[Stored data entries]
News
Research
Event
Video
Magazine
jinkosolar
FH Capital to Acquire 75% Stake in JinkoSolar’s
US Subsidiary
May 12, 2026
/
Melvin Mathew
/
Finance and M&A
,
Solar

--

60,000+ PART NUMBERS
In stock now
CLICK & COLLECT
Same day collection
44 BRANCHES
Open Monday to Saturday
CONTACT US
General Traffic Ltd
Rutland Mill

§ **Exercise prompt**
As the answer, set down only the lines from the data above between the one holding "Same day collection" and the one holding "Rutland Mill", inclusive, exactly as they read.

§ **The completed task**
Same day collection
44 BRANCHES
Open Monday to Saturday
CONTACT US
General Traffic Ltd
Rutland Mill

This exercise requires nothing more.